There’s a saying in the midwifery community about how, for a time during training or their time working with birthing mothers, most apprentice midwives and many doulas know “just enough to be dangerous.” Basically, that means that the student or doula in question has been to some amazing births and read some medical textbooks and thinks that they have a really good handle on this baby-catching thing, when really, they don’t know enough yet to realize how much they don’t know.

The saying, “The more I learn, the more I realize how much I don’t know.” is particularly applicable here and the vast majority of apprentices move past the point of knowing “just enough to be dangerous” and go on to learn and gain experience and become amazing midwives. This is a stage of development that’s healthy to move through, but can potentially be very dangerous if someone gets stuck there.

One of the most dangerous things about being stuck in the not knowing how much you don’t know phase is that you don’t realize you’re there until you’re out of it and look back with some horror at how much you used to think you knew. I’ve been to some truly terrifying births with a woman who sincerely believed that she was ready to take on her own clients and attend births as a primary midwife. I look back and realize that she not only lied to her clients and to me about various important things, but – far more dangerous – she lied to herself.

How can potential clients tell whether their midwife is experienced and knowledgeable, given the state of midwifery in many areas of the country?
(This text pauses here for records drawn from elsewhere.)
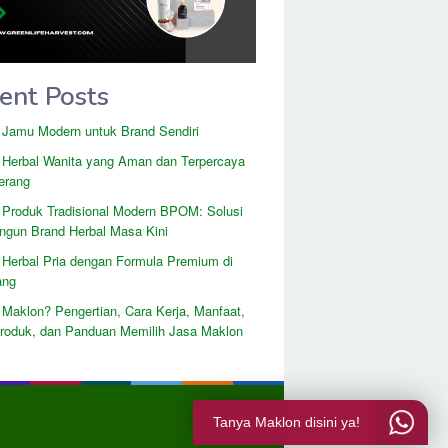
ent Posts
 Jamu Modern untuk Brand Sendiri
 Herbal Wanita yang Aman dan Terpercaya
erang
 Produk Tradisional Modern BPOM: Solusi
gun Brand Herbal Masa Kini
 Herbal Pria dengan Formula Premium di
ang
 Maklon? Pengertian, Cara Kerja, Manfaat,
Produk, dan Panduan Memilih Jasa Maklon
Tanya Maklon disini ya!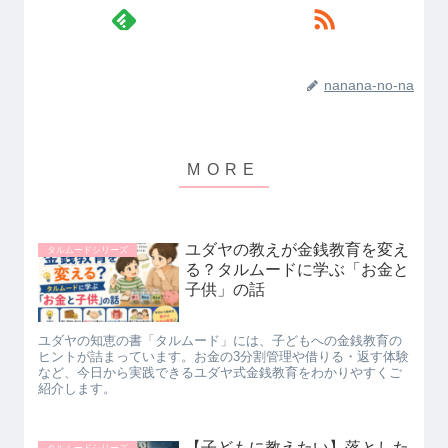
nanana-no-na
ユダヤの教えが金銭教育を変え
タルムードシリーズ
る？タルムードに学ぶ「お金と
子供」の話
ユダヤの知恵の書「タルムード」には、子どもへの金銭教育の
ヒントが詰まっています。お金の3分割管理や借りる・返す体験
など、今日から実践できるユダヤ式金銭教育をわかりやすくご
紹介します。
【子どもに教えたい】落とした
タルムードシリーズ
You, as a client, can and should ask questions, get solid references, see if a midwife is a member of her state’s midwifery association, and talk to the other midwives and birthworkers in the area to get an idea of whether your midwife has as much experience as you believe she has.

Watch for red flags, such as being reluctant to tell you their statistics – how many births/prenatals/postpartums they’ve been to – or not letting you know with what midwife they apprenticed and/or school they attended. The information about where your midwife trained, with whom, and for how long really shouldn’t be a secret and, in the absence of state licensure, is one of the best ways to check on and know whether or not your prospective midwife is telling you the truth about her background and experience levels and that you are comfortable with those levels.

Even with state licensure and a professional certification, find out your midwife’s experience and education levels. Be an informed consumer and ask around before choosing a doula or midwife. Don’t just interview one doula or one midwife – interview at least a couple so that you can find someone you feel comfortable with.

If you’re hiring a doula or midwife, please, for the love of all that is good and holy, check what they tell you about their history and experience. With a doula, your birth experience could be at stake; and with a midwife, your birth, your life, and your baby’s life could be on the line. If your prospective doula or midwife is anything other than completely forthcoming about names and phone numbers of references or about how many births she’s been to or about her training or education, check with their state midwifery organization or the doula organization she claims to be certified with and with any midwives she claims to have worked with.

Your birth, your comfort, and your safety is worth the trouble of double-checking and asking questions.